I have spent most of the 20 or 30 years of my political life encouraging the voices of parents to get more of them involved in decisions on their children’s education and the overall planning of education in their local district. That is not easy. We should not overestimate the simplicity of such matters. I am arguing not against giving parents a voice, but in favour of balancing the voice of some parents with that of others and the wider community. We have to recognise that in planning a local education service, there needs to be an authority that takes on board the interests of all parents and children in the district—not only the interests of parents of children currently in school, but those of the next generation, looking 10 or 20 years ahead. We need an authority that can look not only at the current wider situation, but take longer-term decisions. Understandably, most parents are interested primarily in what happens to their own child, in their own school, for the period that that child is at that school. That is why I have put down markers pointing out that handing over supreme decision making to a small number of parents probably is not in the longer-term community interest.

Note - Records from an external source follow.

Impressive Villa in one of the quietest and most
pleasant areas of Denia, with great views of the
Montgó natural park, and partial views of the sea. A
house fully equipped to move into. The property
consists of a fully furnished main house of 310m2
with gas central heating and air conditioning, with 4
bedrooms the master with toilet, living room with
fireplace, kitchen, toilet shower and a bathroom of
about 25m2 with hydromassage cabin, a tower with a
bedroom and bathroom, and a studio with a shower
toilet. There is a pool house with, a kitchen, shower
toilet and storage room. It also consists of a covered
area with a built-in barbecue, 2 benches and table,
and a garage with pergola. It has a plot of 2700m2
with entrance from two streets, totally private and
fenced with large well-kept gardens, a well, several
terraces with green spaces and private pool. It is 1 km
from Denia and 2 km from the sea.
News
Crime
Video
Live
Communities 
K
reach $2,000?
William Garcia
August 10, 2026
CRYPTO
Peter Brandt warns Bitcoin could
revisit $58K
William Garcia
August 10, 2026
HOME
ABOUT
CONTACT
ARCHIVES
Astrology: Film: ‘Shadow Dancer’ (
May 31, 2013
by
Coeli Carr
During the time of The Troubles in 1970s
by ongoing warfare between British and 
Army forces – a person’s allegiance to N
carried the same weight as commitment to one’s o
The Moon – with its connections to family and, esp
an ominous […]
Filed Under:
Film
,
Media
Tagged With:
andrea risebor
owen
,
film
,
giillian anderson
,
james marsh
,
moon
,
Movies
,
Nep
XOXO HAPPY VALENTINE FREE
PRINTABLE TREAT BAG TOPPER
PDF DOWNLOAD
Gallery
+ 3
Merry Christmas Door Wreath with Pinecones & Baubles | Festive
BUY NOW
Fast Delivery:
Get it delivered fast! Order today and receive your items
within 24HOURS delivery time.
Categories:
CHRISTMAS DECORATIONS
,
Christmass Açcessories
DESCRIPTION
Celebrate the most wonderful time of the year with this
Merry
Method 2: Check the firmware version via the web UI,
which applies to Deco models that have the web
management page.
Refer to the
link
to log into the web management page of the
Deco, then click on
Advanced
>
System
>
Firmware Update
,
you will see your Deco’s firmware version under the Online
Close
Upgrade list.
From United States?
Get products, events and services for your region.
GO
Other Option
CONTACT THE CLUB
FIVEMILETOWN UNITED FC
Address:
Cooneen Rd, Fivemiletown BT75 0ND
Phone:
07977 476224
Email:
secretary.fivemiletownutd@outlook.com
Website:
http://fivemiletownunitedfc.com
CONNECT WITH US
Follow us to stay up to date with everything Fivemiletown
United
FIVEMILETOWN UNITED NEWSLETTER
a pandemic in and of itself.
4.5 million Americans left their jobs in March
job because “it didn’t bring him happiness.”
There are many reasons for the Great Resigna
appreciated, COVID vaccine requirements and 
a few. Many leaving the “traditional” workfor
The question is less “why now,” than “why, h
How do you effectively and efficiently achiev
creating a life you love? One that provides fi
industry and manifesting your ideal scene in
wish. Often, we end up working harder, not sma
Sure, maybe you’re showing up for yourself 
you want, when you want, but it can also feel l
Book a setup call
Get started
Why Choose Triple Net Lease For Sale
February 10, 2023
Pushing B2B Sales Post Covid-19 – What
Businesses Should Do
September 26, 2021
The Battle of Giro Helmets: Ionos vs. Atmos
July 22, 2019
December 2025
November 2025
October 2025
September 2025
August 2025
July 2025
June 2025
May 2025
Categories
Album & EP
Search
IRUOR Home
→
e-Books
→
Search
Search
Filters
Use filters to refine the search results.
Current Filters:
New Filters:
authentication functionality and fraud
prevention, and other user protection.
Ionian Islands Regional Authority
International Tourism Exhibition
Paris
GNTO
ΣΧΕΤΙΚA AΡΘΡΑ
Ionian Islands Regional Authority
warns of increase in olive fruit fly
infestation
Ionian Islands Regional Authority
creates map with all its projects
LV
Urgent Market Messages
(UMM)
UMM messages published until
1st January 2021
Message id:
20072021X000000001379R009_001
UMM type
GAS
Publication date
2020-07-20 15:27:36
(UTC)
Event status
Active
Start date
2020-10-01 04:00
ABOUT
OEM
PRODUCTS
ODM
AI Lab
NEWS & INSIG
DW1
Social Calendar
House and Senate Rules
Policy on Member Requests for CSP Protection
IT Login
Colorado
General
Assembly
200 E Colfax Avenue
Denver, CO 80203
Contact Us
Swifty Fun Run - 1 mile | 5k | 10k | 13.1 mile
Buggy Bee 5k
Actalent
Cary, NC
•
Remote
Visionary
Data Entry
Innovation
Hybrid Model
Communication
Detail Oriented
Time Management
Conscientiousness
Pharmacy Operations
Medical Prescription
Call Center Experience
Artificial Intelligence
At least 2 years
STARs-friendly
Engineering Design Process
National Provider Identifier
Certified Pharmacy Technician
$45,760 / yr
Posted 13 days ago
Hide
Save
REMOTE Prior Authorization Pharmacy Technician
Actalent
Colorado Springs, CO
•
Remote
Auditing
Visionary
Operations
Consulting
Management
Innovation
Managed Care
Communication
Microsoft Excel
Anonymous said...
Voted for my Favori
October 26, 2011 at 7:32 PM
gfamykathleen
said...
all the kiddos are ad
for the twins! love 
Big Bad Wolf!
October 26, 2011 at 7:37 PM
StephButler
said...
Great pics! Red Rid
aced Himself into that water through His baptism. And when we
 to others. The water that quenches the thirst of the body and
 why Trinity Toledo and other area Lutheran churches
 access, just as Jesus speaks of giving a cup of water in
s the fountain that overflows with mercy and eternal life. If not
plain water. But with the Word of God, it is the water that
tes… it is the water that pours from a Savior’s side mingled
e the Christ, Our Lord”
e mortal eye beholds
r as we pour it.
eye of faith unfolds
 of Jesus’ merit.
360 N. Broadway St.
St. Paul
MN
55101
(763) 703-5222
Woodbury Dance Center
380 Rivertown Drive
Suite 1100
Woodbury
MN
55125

Factors relevant to school performance also are at the heart of the amendments. The weakness in the Conservatives’ argument is that they start from a hugely ideological position that local education authorities are disastrous bureaucratic obstructions to the advancement of education in this country. Frankly, if that is their view, I am surprised that they are even fielding candidates in the local elections in two week’s time, but that is something that they will have to discuss with their own electorate.

Such a view defies the reality that, during the 136 years in which we have had some form of local education authority in the United Kingdom, the schooling system generally has advanced. Levels of achievement among our children have improved significantly—if they have not always improved year on year, they are certainly doing so now—and local authorities have played an important role in that. That is not to say that local authorities are the driving force behind the quality of education, or that there are not better and poorer local authorities, but to take as a  starting point a sweeping generalisation that local authorities are an obstruction and make no contribution whatever to the provision of quality education in a given area is non-credible.

If we look at Ofsted’s frequent thematic and annual reports, and its reports on individual schools, we do not find it drawing a hugely close relationship between the performance of an individual school and that of a local authority. The fact remains that there are many local authorities in the United Kingdom that in recent years have received extremely good Ofsted reports, but still contain schools that are in difficulties. Furthermore, there are many good local authorities in the United Kingdom that more recently have obtained extremely good reports from the comprehensive assessment conducted by the Audit Commission, but that still contain within their boundaries schools in great difficulties. It is a mistake to assume that there is a direct relationship between the quality of the local authority and that of the education in all the schools within that authority's borders.